Dataset entries:

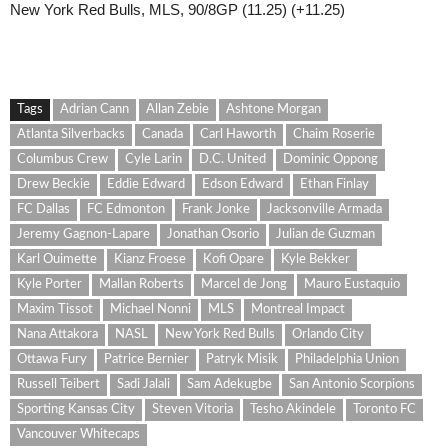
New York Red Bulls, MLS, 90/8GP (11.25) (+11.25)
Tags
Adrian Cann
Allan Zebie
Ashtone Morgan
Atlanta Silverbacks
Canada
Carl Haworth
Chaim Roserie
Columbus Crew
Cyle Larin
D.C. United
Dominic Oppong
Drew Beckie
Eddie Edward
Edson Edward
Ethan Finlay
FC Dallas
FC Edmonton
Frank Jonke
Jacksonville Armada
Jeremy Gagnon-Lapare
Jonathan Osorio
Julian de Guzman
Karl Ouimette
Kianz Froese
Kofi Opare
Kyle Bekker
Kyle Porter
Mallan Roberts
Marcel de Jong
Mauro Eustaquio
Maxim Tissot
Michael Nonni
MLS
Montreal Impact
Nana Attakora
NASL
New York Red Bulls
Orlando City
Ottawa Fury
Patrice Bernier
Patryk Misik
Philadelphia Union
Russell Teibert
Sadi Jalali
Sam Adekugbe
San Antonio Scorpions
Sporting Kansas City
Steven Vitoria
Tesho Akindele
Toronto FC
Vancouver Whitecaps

==

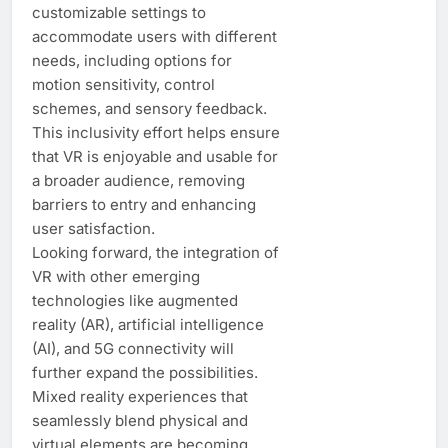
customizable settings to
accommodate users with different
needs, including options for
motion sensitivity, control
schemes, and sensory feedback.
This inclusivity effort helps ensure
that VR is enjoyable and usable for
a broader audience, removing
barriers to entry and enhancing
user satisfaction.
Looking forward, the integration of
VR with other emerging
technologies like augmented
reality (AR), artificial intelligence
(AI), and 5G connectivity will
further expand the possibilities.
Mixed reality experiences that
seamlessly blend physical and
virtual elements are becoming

■ **WHAT NEEDS TO BE DONE**: Once you find the line with "needs, including options for" in the entries above, output it and each line after it up to and including the line with "virtual elements are becoming", and nothing else.

■ **SOLUTION TO THE EXERCISE**:
needs, including options for
motion sensitivity, control
schemes, and sensory feedback.
This inclusivity effort helps ensure
that VR is enjoyable and usable for
a broader audience, removing
barriers to entry and enhancing
user satisfaction.
Looking forward, the integration of
VR with other emerging
technologies like augmented
reality (AR), artificial intelligence
(AI), and 5G connectivity will
further expand the possibilities.
Mixed reality experiences that
seamlessly blend physical and
virtual elements are becoming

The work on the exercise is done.